Action item>
Report, word for word, every line of the material that contains "data".

Records shown>
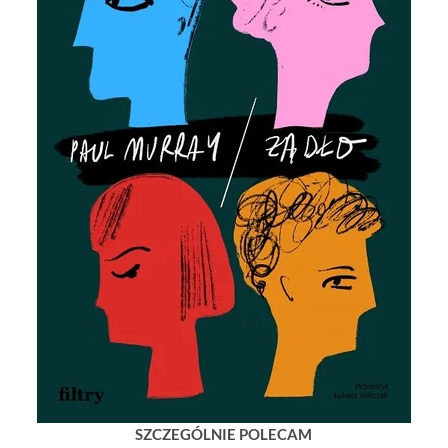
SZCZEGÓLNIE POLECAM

--

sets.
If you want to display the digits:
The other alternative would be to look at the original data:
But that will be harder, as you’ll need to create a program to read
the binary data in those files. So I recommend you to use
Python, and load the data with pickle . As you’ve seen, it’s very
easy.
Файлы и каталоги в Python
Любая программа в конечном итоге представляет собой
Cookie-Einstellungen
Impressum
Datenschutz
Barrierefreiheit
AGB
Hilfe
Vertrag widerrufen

Worked solution>
The other alternative would be to look at the original data:
the binary data in those files. So I recommend you to use
Python, and load the data with pickle . As you’ve seen, it’s very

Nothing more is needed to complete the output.